=== Task details ===
Where the lines below hold images, skip those and copy every word exactly.

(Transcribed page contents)
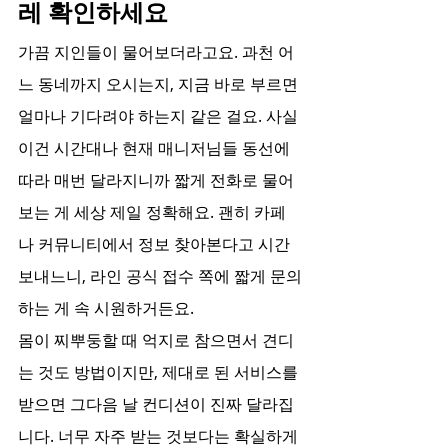
레 확인하세요
가끔 지인들이 물어보더라고요. 과천 어
느 동네까지 오시는지, 지금 바로 부르면 
얼마나 기다려야 하는지 같은 걸요. 사실 
이건 시간대나 현재 매니저님들 동선에 
따라 매번 달라지니까 짧게 전화로 물어
보는 게 세상 제일 정확해요. 괜히 카페
나 커뮤니티에서 정보 찾아본다고 시간 
보내느니, 라인 공식 접수 쪽에 짧게 문의
하는 게 속 시원하거든요.
몸이 찌뿌둥할 때 억지로 참으면서 견디
는 것도 방법이지만, 제대로 된 서비스를 
받으면 그다음 날 컨디션이 진짜 달라집
니다. 너무 자주 받는 것보다는 확실하게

=== Written answer ===
레 확인하세요
가끔 지인들이 물어보더라고요. 과천 어
느 동네까지 오시는지, 지금 바로 부르면 
얼마나 기다려야 하는지 같은 걸요. 사실 
이건 시간대나 현재 매니저님들 동선에 
따라 매번 달라지니까 짧게 전화로 물어
보는 게 세상 제일 정확해요. 괜히 카페
나 커뮤니티에서 정보 찾아본다고 시간 
보내느니, 라인 공식 접수 쪽에 짧게 문의
하는 게 속 시원하거든요.
몸이 찌뿌둥할 때 억지로 참으면서 견디
는 것도 방법이지만, 제대로 된 서비스를 
받으면 그다음 날 컨디션이 진짜 달라집
니다. 너무 자주 받는 것보다는 확실하게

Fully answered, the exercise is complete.